What you should do => The result should be every line of the listing that contains "dans".

((

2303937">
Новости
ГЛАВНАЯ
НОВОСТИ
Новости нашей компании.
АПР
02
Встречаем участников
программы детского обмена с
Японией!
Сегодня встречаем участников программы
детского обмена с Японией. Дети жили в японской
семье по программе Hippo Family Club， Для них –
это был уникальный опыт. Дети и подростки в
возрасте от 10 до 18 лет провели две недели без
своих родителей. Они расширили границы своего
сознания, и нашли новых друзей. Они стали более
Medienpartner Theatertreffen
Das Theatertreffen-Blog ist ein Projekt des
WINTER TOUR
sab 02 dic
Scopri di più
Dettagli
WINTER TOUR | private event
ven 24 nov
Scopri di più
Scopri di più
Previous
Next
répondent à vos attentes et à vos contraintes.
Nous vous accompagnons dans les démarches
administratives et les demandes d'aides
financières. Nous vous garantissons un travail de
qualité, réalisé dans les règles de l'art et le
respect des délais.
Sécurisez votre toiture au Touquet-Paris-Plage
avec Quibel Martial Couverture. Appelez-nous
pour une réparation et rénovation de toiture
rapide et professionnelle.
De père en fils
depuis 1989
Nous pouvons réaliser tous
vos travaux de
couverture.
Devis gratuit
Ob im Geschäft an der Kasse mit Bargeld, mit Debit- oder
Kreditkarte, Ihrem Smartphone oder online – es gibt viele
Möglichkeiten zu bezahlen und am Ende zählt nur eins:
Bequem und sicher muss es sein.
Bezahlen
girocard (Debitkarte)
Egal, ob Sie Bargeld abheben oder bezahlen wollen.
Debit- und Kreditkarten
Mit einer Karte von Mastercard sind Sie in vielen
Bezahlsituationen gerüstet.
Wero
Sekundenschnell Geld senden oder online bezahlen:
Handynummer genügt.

))

Your response =>
Nous vous accompagnons dans les démarches
qualité, réalisé dans les règles de l'art et le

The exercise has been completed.